Input data:
*****
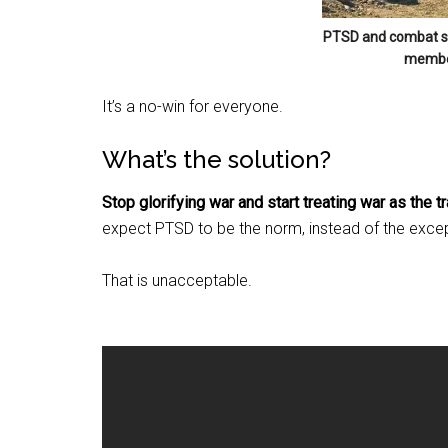
By submittin
PTSD and combat str
Poughkeepsie
member
time by usin
Contact.
It’s a no-win for everyone.
What’s the solution?
Stop glorifying war and start treating war as the tra
expect PTSD to be the norm, instead of the except
That is unacceptable.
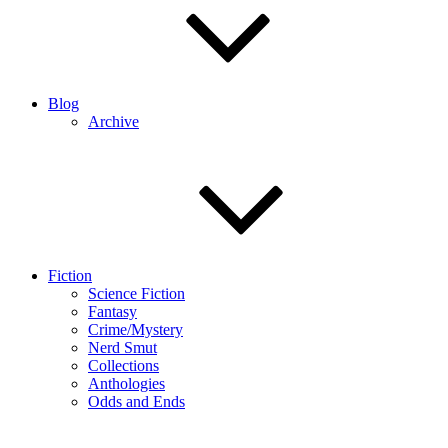
Blog
Archive
Fiction
Science Fiction
Fantasy
Crime/Mystery
Nerd Smut
Collections
Anthologies
Odds and Ends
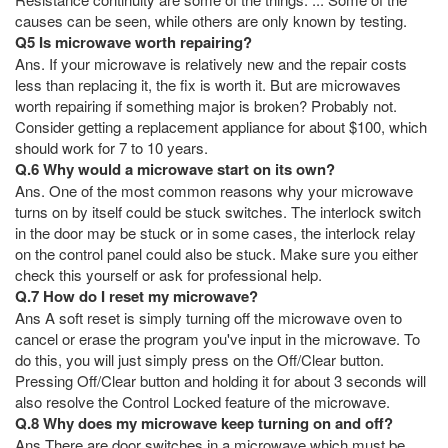
causes can be seen, while others are only known by testing.
Q5 Is microwave worth repairing?
Ans. If your microwave is relatively new and the repair costs
less than replacing it, the fix is worth it. But are microwaves
worth repairing if something major is broken? Probably not.
Consider getting a replacement appliance for about $100, which
should work for 7 to 10 years.
Q.6 Why would a microwave start on its own?
Ans. One of the most common reasons why your microwave
turns on by itself could be stuck switches. The interlock switch
in the door may be stuck or in some cases, the interlock relay
on the control panel could also be stuck. Make sure you either
check this yourself or ask for professional help.
Q.7 How do I reset my microwave?
Ans A soft reset is simply turning off the microwave oven to
cancel or erase the program you've input in the microwave. To
do this, you will just simply press on the Off/Clear button.
Pressing Off/Clear button and holding it for about 3 seconds will
also resolve the Control Locked feature of the microwave.
Q.8 Why does my microwave keep turning on and off?
Ans There are door switches in a microwave which must be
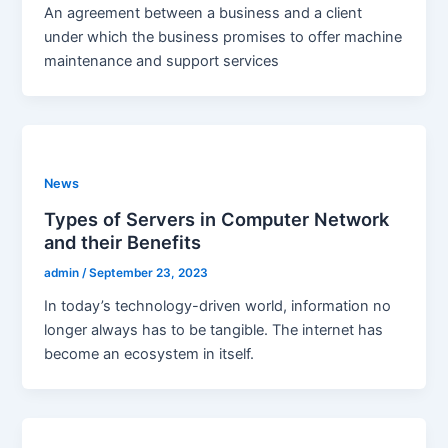
An agreement between a business and a client
under which the business promises to offer machine
maintenance and support services
News
Types of Servers in Computer Network
and their Benefits
admin
/
September 23, 2023
In today’s technology-driven world, information no
longer always has to be tangible. The internet has
become an ecosystem in itself.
*****
What the task requires:
Report the number of lines above holding "interlock", and only that.

Response to this task:
2